According to a study published in the journal Science, the mole rats’ interesting bevy of abilities is due to a unique interaction between their genes and their environment.

For instance, naked mole rats live in underground burrows so densely packed with animals, that the concentration of exhaled carbon dioxide within the tunnels often reaches levels wherein the air itself turns acidic. Normally, according to scientists, this would cause painful, burning sensations in the nose, eyes and exposed skin of most mammals. Except for naked mole rats.

The recent study, conducted by a team of researchers from institutions in Germany, South Africa, Tanzania and the US, also revealed that three other mole rat species exhibited imperviousness to different painful substances, including capsaicin, the substance that gives chili peppers their heat, and allyl isothiocyanate (AITC), the chemical compound that gives mustard and wasabi their distinct pungent kick.

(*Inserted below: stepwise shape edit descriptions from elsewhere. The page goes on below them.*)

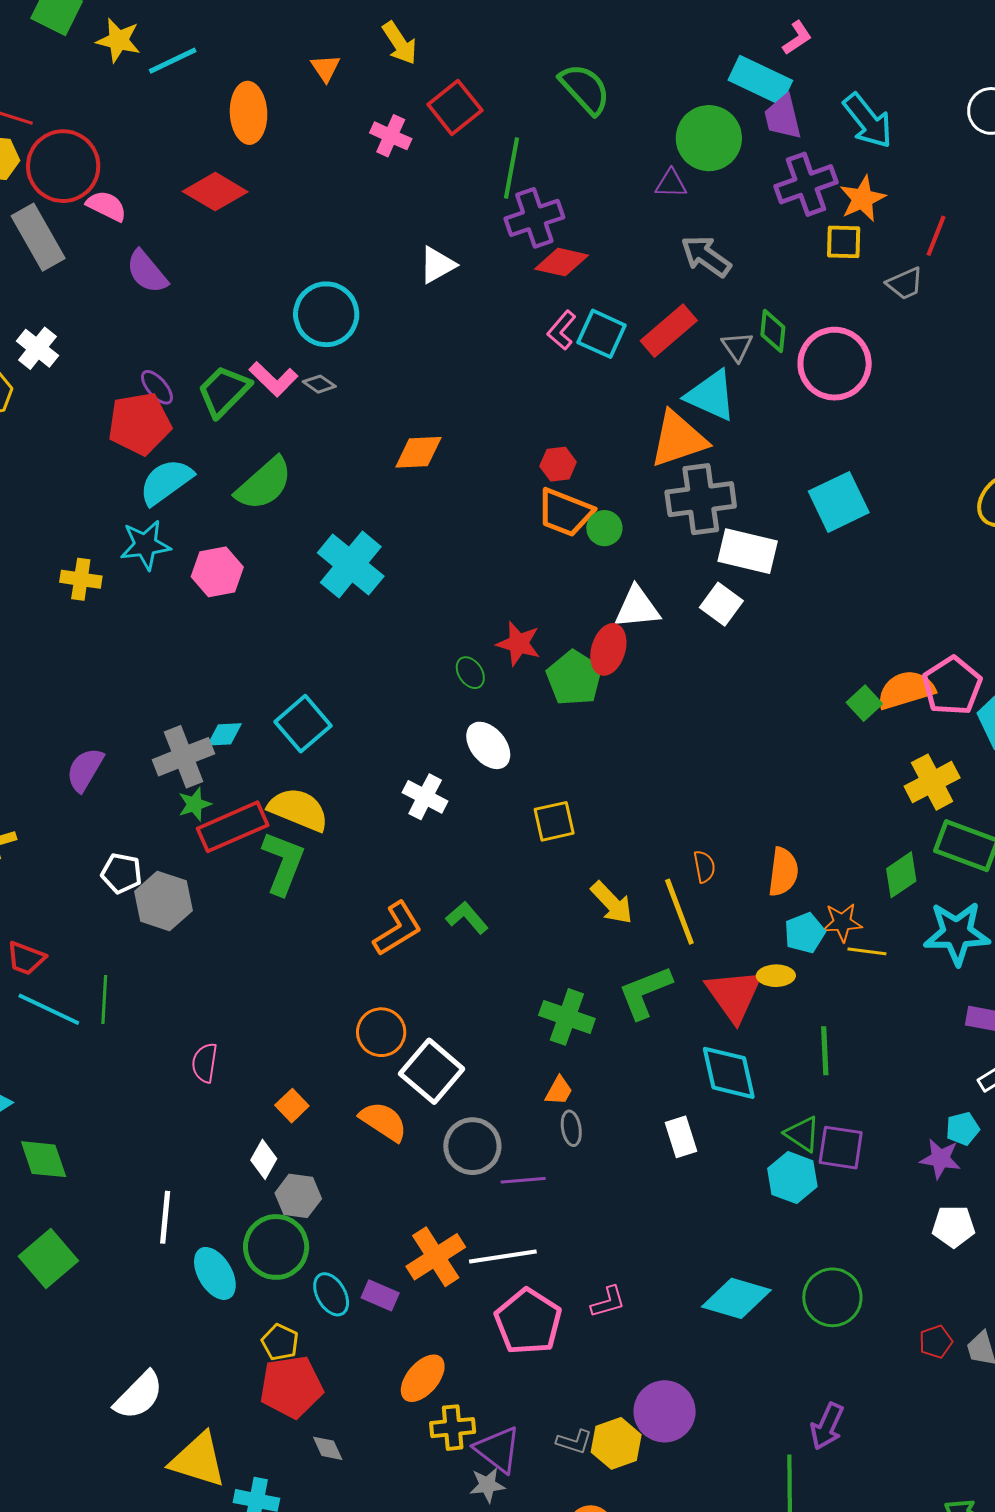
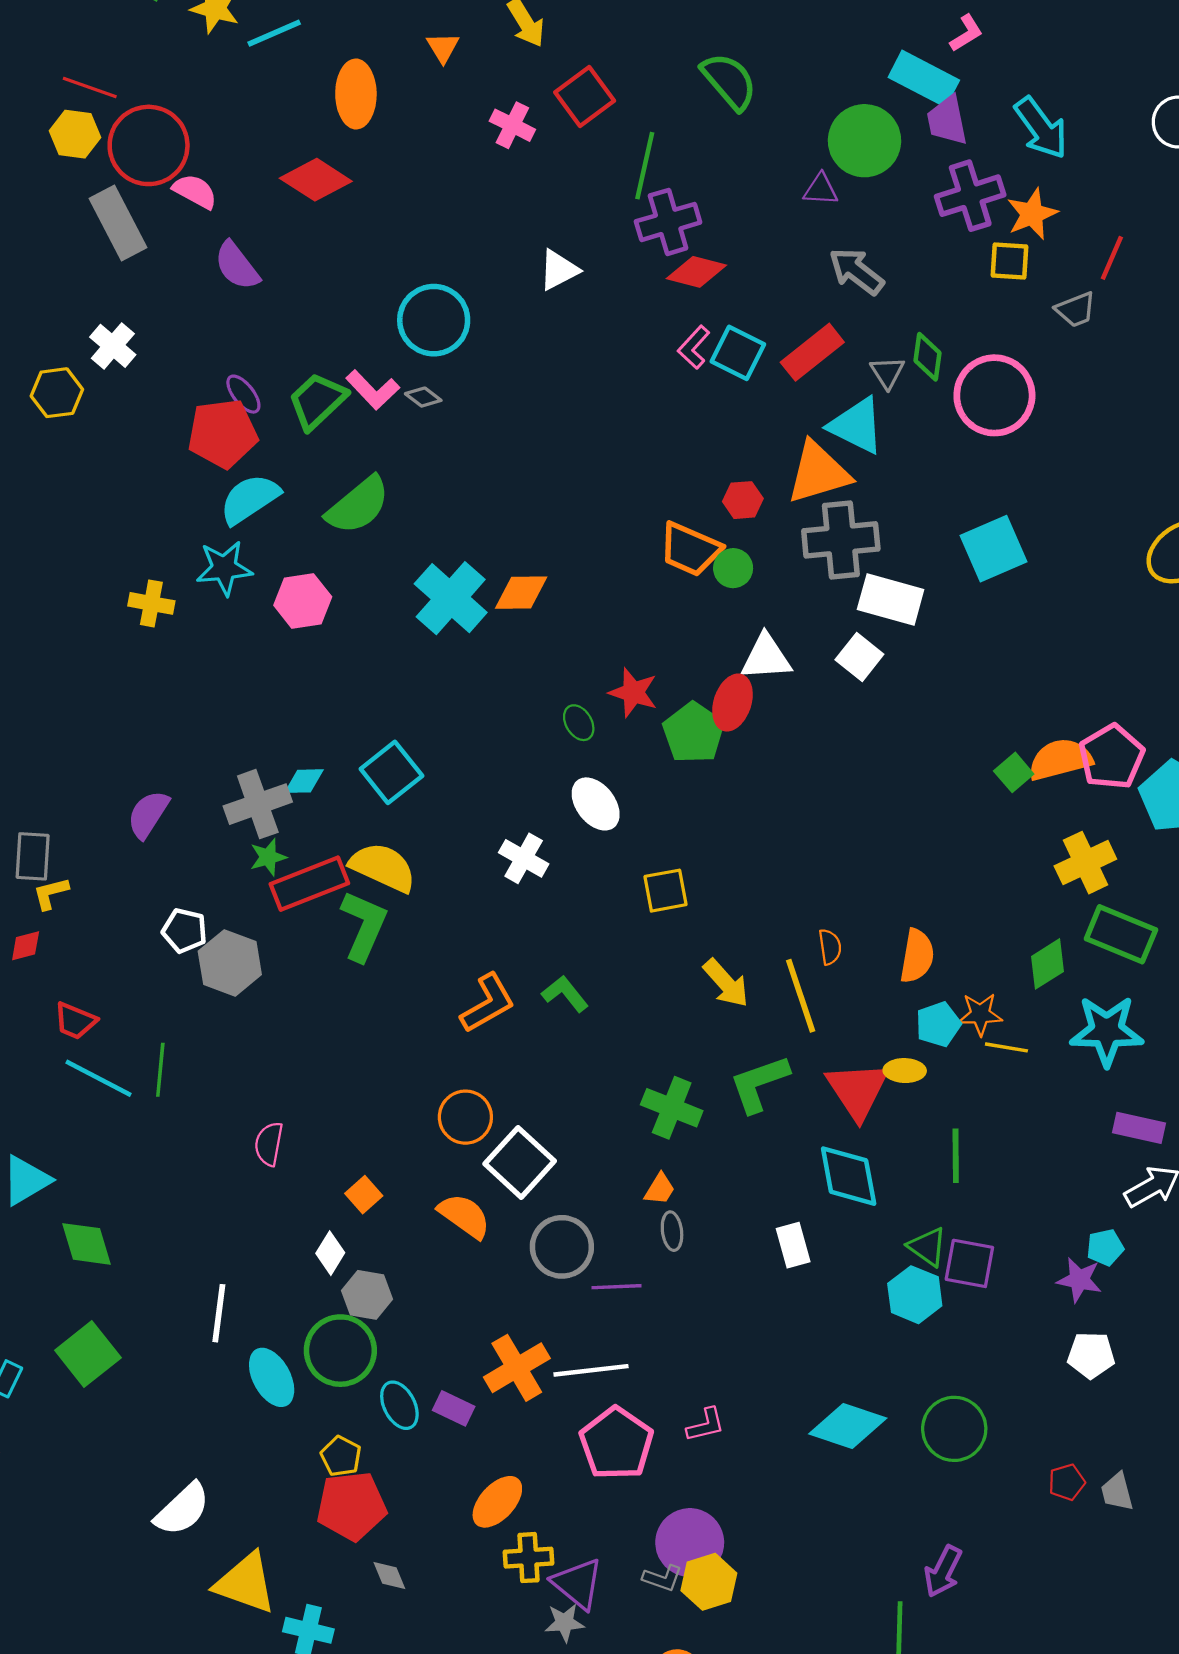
orange diamond: (418, 452) -> (521, 593), moved
red hexagon: (558, 464) -> (743, 500), moved
purple circle: (665, 1411) -> (690, 1543), moved

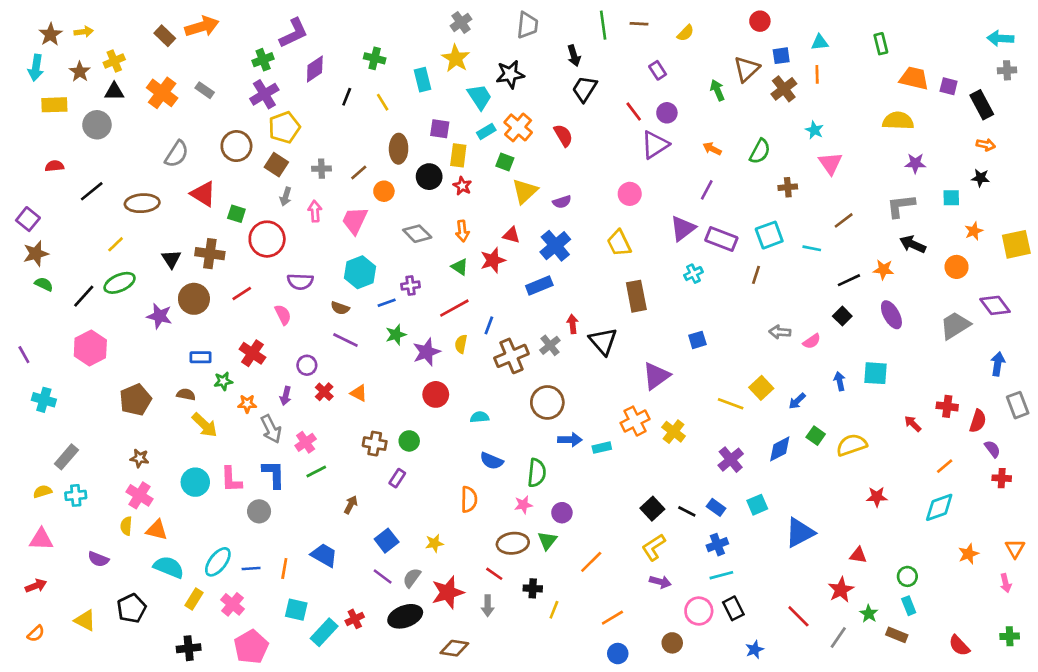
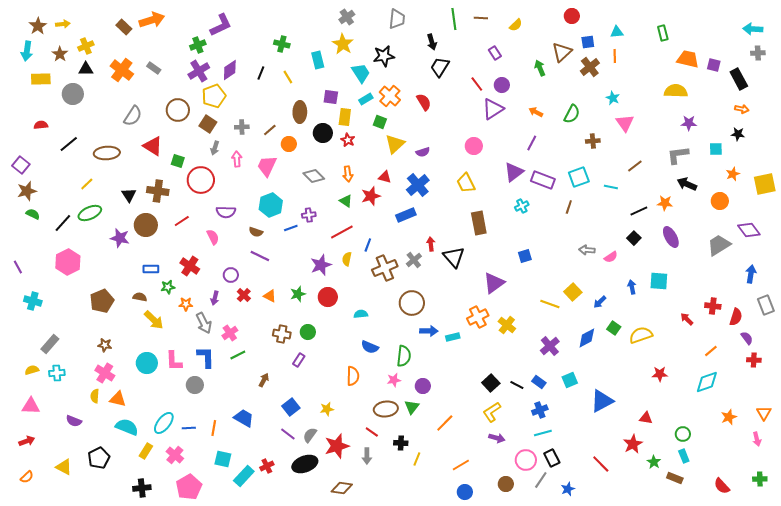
purple diamond: (315, 69) -> (230, 70), moved
green star: (396, 335) -> (298, 294), moved
gray line: (838, 638) -> (541, 480), moved

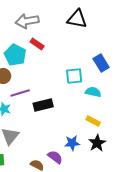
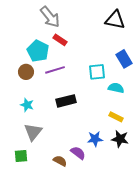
black triangle: (77, 19) -> (115, 20), moved
gray arrow: (27, 21) -> (50, 17), turned -120
purple line: (20, 93) -> (55, 70), moved
black star: (97, 143) -> (120, 139), turned -30

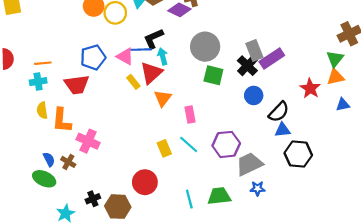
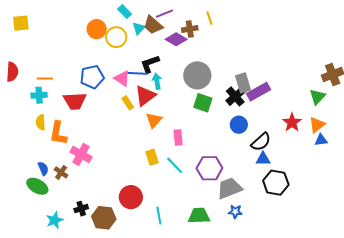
orange triangle: (336, 77) -> (317, 125), moved, turned -30
yellow rectangle: (164, 148) -> (152, 157), moved
cyan line: (189, 199) -> (159, 216), moved

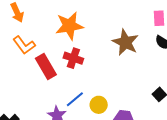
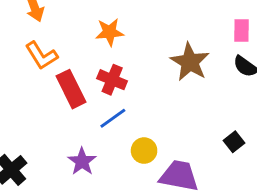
orange star: (69, 26) -> (110, 32), size x0.7
blue line: (75, 99) -> (113, 118), moved

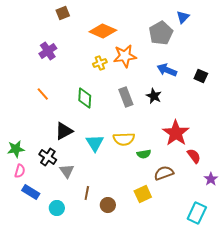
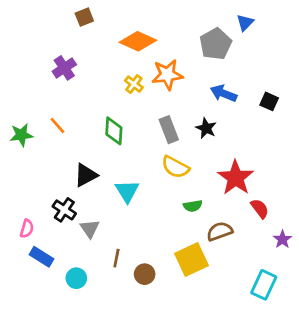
yellow cross: (100, 63) -> (134, 84), turned -32
yellow semicircle: (124, 139) -> (175, 167), moved, turned 30
green star: (16, 149) -> (21, 135), moved
yellow square: (143, 194) -> (191, 259), size x1.4

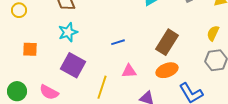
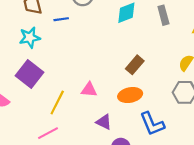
blue line: (118, 42) -> (61, 19), moved
brown rectangle: (167, 42) -> (135, 65), size x0.7

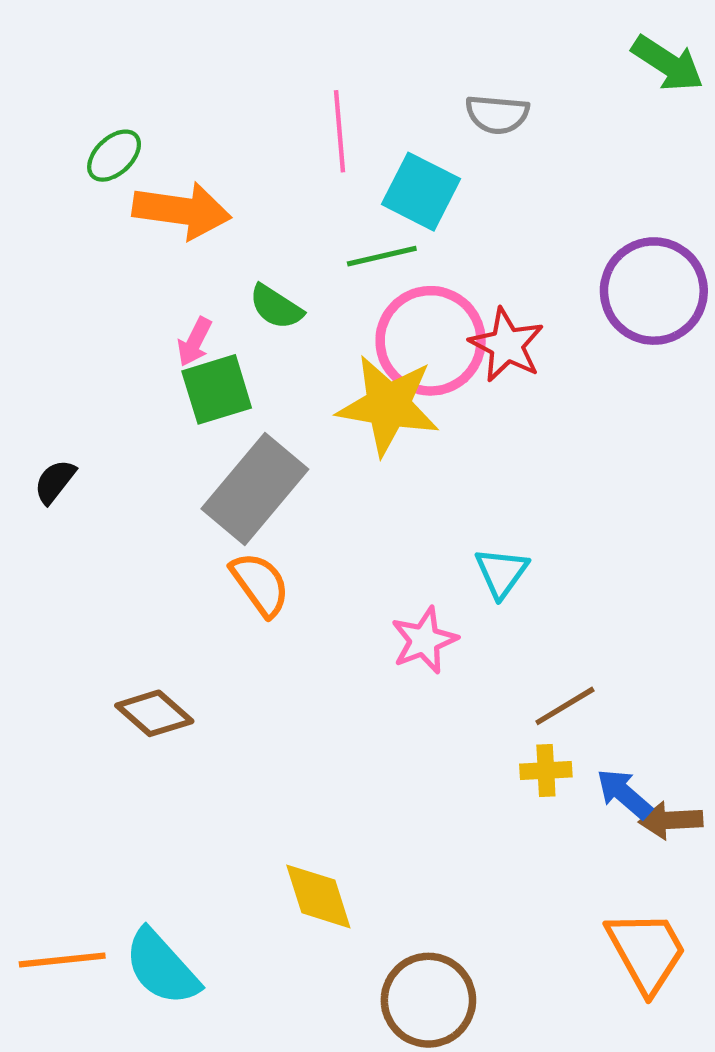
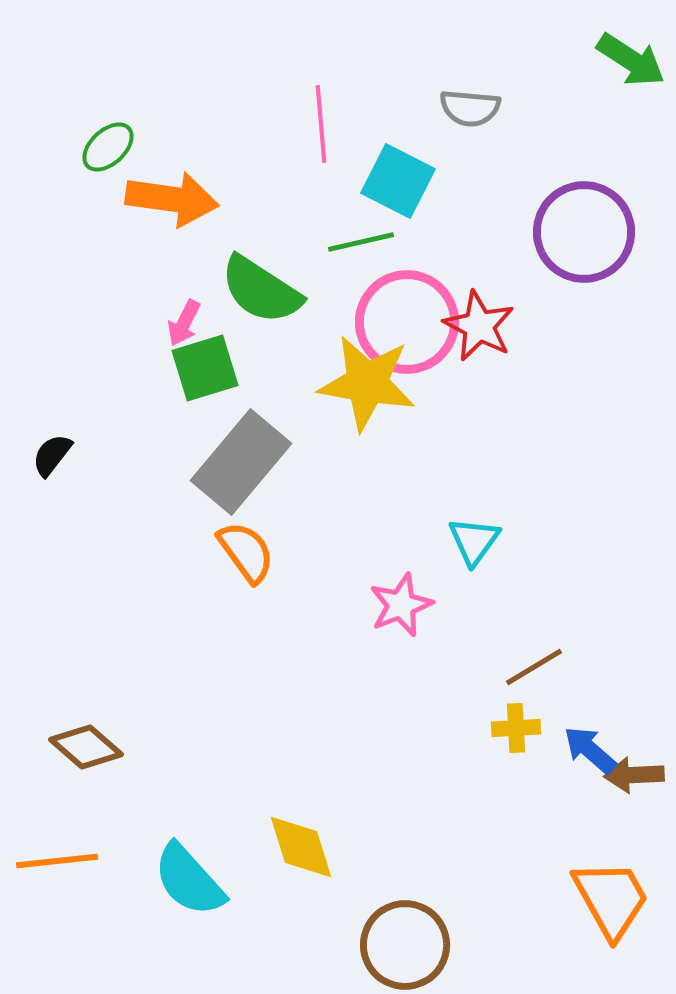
purple circle: (654, 291) -> (584, 232), moved
green semicircle: (276, 307) -> (261, 290), size x1.6
brown diamond: (154, 713) -> (86, 747), moved
orange line: (62, 960) -> (57, 861), moved
cyan semicircle: (162, 967) -> (189, 880), moved

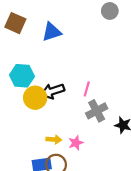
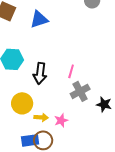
black arrow: (53, 91) -> (40, 73), turned -65
yellow circle: (35, 98) -> (22, 103), moved

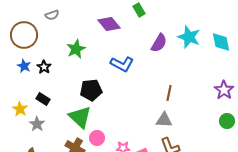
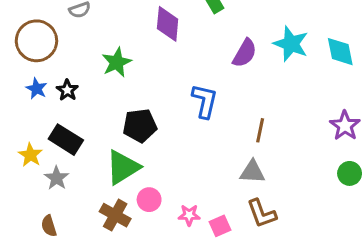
purple diamond: (109, 24) -> (168, 24), turned 45
blue L-shape: (122, 64) -> (205, 101), moved, turned -105
black rectangle: (43, 99) -> (66, 140), size x1.5
green triangle: (80, 117) -> (123, 167), turned 45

The researchers, led by Karlien Debus and Ole Eigenbrod from the Max Delbru?ck Center for Molecular Medicine in Germany, arrived at the conclusion after testing how nine closely related rodent species reacted to three pain-inducing substances that they were likely to encounter in their habitats: diluted hydrochloric acid, which acted as an analogue for ant venom, and capsaicin and AITC, which are commonly found in mole rat foods.

Debus described the three substances as being all-natural and with no long-term toxic properties, adding that the experiments were approved by ethical commissions in Germany, South Africa and Chicago.

The researchers injected small amounts of the mentioned substances into the paws of the animals as part of their behavioral assessment of pain. According to the researchers, the rodents displayed discomfort to a compound by licking or lifting their paws, while those that were impervious to the pain conducted themselves normally by walking around and showing normal digging and related exploratory behaviors.

Based on their findings, three mole rat species – the cape mole rat (Georychus capensis), the naked mole rat and the East African root rat (Tachyoryctes splendens) – were seen as unresponsive to hydrochloric acid, while two species, the Natal mole rat (Cryptomys natalensis) and the naked mole rat, showed imperviousness to capsaicin. Of all the animals tested however, only the highveld mole rat (Cryptomys hottentotus pretoriae) showed insensitivity to AITC.

According to the researchers, the highveld mole rat’s adaptation is a direct response to its cohabitation with Natal droptail ants, which produce a strong, stinging liquid for self-defense.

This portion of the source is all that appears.